-- ACTIVITY --
I'd like the data below restated word for word, with the pictures left out.

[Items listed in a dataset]
[Start of section]

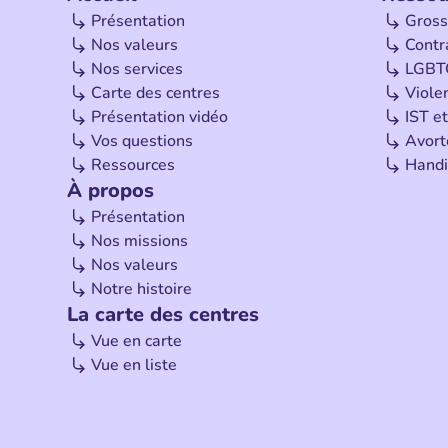
Présentation
Gross
Nos valeurs
Contr
Nos services
LGBT
Carte des centres
Viole
Présentation vidéo
IST et
Vos questions
Avor
Ressources
Handi
À propos
Présentation
Nos missions
Nos valeurs
Notre histoire
La carte des centres
Vue en carte
Vue en liste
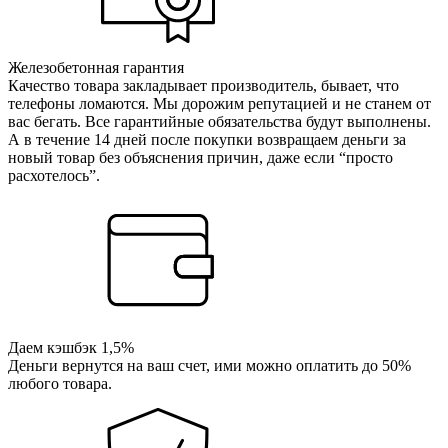
Железобетонная гарантия
Качество товара закладывает производитель, бывает, что
телефоны ломаются. Мы дорожим репутацией и не станем от
вас бегать. Все гарантийные обязательства будут выполнены.
А в течение 14 дней после покупки возвращаем деньги за
новый товар без объяснения причин, даже если “просто
расхотелось”.
Даем кэшбэк 1,5%
Деньги вернутся на ваш счет, ими можно оплатить до 50%
любого товара.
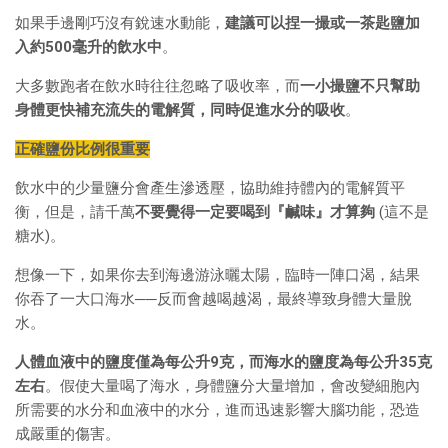
如果手邊剛巧沒有銳速水動能，
建議可以捏一撮或一茶匙鹽加
入約500毫升的飲水中
。
大多數跑者在飲水時往往忽略了吸收率，而
一小撮鹽不只幫助
身體更快補充流失的電解質，同時促進水分的吸收
。
正確鹽份比例很重要
飲水中的少量鹽分會產生滲透壓，協助維持體內的電解質平
衡，但是，請千萬
不要覺得一定要喝到『鹹味』才算夠
(這不是
糖水)。
想像一下，如果你去到海邊游泳曬太陽，臨時一陣口渴，結果
你吞了一大口海水──反而會越喝越渴，最終導致身體大量脫
水。
人體血液中的鹽度僅為每公升9克，而海水的鹽度為每公升35克
左右
。假使大量喝了海水，身體鹽分大量增加，會改變細胞內
所需要的水分和血液中的水分，進而迅速影響大腦功能，恐造
成嚴重的傷害。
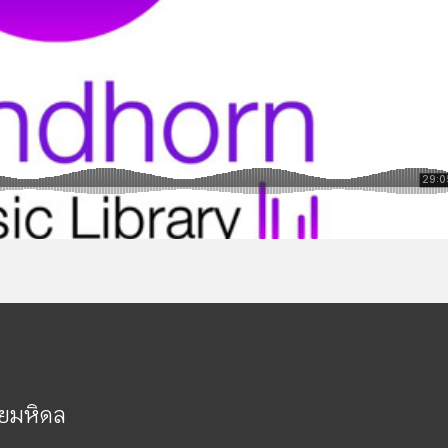
ัยมหิดล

[End of section]

-- EXERCISE SOLUTION --
Présentation
Gross
Nos valeurs
Contr
Nos services
LGBT
Carte des centres
Viole
Présentation vidéo
IST et
Vos questions
Avor
Ressources
Handi
À propos
Présentation
Nos missions
Nos valeurs
Notre histoire
La carte des centres
Vue en carte
Vue en liste
Железобетонная гарантия
Качество товара закладывает производитель, бывает, что
телефоны ломаются. Мы дорожим репутацией и не станем от
вас бегать. Все гарантийные обязательства будут выполнены.
А в течение 14 дней после покупки возвращаем деньги за
новый товар без объяснения причин, даже если “просто
расхотелось”.
Даем кэшбэк 1,5%
Деньги вернутся на ваш счет, ими можно оплатить до 50%
любого товара.
如果手邊剛巧沒有銳速水動能，
建議可以捏一撮或一茶匙鹽加
入約500毫升的飲水中
。
大多數跑者在飲水時往往忽略了吸收率，而
一小撮鹽不只幫助
身體更快補充流失的電解質，同時促進水分的吸收
。
正確鹽份比例很重要
飲水中的少量鹽分會產生滲透壓，協助維持體內的電解質平
衡，但是，請千萬
不要覺得一定要喝到『鹹味』才算夠
(這不是
糖水)。
想像一下，如果你去到海邊游泳曬太陽，臨時一陣口渴，結果
你吞了一大口海水──反而會越喝越渴，最終導致身體大量脫
水。
人體血液中的鹽度僅為每公升9克，而海水的鹽度為每公升35克
左右
。假使大量喝了海水，身體鹽分大量增加，會改變細胞內
所需要的水分和血液中的水分，進而迅速影響大腦功能，恐造
成嚴重的傷害。
ัยมหิดล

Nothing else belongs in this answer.